*** Task data Section Begins ***

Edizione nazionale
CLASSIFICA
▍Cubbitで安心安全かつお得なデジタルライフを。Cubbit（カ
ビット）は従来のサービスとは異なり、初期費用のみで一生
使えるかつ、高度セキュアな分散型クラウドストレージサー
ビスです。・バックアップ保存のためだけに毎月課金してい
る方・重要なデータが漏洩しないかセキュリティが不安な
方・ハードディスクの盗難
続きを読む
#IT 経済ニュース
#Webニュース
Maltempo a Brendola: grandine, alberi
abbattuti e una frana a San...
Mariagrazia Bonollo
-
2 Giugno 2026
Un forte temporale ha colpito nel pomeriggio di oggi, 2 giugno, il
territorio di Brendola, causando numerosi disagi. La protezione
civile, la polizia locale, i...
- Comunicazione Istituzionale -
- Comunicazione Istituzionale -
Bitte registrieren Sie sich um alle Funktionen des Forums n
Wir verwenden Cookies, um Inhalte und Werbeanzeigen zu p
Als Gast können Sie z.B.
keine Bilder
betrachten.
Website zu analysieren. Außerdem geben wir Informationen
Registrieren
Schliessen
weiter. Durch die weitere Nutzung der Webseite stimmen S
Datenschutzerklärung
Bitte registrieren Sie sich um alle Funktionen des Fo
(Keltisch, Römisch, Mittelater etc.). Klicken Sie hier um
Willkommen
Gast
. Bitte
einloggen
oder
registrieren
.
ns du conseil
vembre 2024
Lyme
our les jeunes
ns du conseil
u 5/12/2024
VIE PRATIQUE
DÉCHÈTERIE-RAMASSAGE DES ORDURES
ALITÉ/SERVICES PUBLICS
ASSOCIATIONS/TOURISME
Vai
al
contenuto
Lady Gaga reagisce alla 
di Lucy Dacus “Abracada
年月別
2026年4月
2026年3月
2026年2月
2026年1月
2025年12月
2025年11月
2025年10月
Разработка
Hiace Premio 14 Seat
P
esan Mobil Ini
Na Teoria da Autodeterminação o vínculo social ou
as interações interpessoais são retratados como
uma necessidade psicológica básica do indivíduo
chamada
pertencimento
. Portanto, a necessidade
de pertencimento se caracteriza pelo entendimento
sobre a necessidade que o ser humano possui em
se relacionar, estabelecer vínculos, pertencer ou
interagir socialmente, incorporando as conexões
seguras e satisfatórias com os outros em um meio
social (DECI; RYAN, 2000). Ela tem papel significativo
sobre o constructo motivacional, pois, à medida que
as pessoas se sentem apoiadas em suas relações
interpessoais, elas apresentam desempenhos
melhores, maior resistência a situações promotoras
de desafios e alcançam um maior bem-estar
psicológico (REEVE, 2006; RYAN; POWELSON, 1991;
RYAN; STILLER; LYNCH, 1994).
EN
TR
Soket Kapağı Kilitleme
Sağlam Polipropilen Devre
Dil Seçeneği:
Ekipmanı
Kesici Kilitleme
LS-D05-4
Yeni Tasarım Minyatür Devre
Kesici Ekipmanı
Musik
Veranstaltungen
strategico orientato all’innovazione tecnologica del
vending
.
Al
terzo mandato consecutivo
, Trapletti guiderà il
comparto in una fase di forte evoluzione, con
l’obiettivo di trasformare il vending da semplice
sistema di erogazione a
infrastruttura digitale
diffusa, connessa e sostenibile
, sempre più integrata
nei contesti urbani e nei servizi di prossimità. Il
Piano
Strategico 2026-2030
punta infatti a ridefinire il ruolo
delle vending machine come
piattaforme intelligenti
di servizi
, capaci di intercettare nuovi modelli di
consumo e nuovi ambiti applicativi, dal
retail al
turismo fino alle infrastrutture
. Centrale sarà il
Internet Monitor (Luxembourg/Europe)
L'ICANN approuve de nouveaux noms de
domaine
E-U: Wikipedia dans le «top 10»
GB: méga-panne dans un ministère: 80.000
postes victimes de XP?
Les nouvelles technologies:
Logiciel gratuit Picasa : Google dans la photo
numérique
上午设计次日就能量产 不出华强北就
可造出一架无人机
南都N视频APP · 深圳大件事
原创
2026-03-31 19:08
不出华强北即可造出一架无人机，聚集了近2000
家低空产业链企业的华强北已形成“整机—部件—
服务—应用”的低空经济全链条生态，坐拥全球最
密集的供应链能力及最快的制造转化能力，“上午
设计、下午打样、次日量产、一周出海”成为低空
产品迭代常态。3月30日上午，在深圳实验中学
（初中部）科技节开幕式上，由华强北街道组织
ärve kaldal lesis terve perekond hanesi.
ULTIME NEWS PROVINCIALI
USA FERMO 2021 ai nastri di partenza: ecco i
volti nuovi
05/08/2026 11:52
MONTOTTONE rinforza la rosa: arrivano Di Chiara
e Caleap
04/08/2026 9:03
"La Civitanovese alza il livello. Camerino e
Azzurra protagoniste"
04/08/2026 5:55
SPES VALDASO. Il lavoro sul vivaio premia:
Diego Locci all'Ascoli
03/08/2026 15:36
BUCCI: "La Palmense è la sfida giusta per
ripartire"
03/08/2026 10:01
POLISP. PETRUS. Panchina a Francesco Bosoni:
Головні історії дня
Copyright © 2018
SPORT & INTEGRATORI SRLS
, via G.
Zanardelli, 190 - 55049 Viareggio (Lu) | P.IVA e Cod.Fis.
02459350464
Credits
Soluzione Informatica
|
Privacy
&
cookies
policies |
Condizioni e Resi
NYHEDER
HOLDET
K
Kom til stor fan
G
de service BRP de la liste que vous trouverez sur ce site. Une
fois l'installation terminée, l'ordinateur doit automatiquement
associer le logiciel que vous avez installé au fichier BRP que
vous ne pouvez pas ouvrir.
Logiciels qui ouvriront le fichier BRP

*** Task data Section Ends ***

(Work order)
Going from the line that contains "E-U: Wikipedia dans" to the last line of the records, reproduce every line as written.

(Solution for this problem)
E-U: Wikipedia dans le «top 10»
GB: méga-panne dans un ministère: 80.000
postes victimes de XP?
Les nouvelles technologies:
Logiciel gratuit Picasa : Google dans la photo
numérique
上午设计次日就能量产 不出华强北就
可造出一架无人机
南都N视频APP · 深圳大件事
原创
2026-03-31 19:08
不出华强北即可造出一架无人机，聚集了近2000
家低空产业链企业的华强北已形成“整机—部件—
服务—应用”的低空经济全链条生态，坐拥全球最
密集的供应链能力及最快的制造转化能力，“上午
设计、下午打样、次日量产、一周出海”成为低空
产品迭代常态。3月30日上午，在深圳实验中学
（初中部）科技节开幕式上，由华强北街道组织
ärve kaldal lesis terve perekond hanesi.
ULTIME NEWS PROVINCIALI
USA FERMO 2021 ai nastri di partenza: ecco i
volti nuovi
05/08/2026 11:52
MONTOTTONE rinforza la rosa: arrivano Di Chiara
e Caleap
04/08/2026 9:03
"La Civitanovese alza il livello. Camerino e
Azzurra protagoniste"
04/08/2026 5:55
SPES VALDASO. Il lavoro sul vivaio premia:
Diego Locci all'Ascoli
03/08/2026 15:36
BUCCI: "La Palmense è la sfida giusta per
ripartire"
03/08/2026 10:01
POLISP. PETRUS. Panchina a Francesco Bosoni:
Головні історії дня
Copyright © 2018
SPORT & INTEGRATORI SRLS
, via G.
Zanardelli, 190 - 55049 Viareggio (Lu) | P.IVA e Cod.Fis.
02459350464
Credits
Soluzione Informatica
|
Privacy
&
cookies
policies |
Condizioni e Resi
NYHEDER
HOLDET
K
Kom til stor fan
G
de service BRP de la liste que vous trouverez sur ce site. Une
fois l'installation terminée, l'ordinateur doit automatiquement
associer le logiciel que vous avez installé au fichier BRP que
vous ne pouvez pas ouvrir.
Logiciels qui ouvriront le fichier BRP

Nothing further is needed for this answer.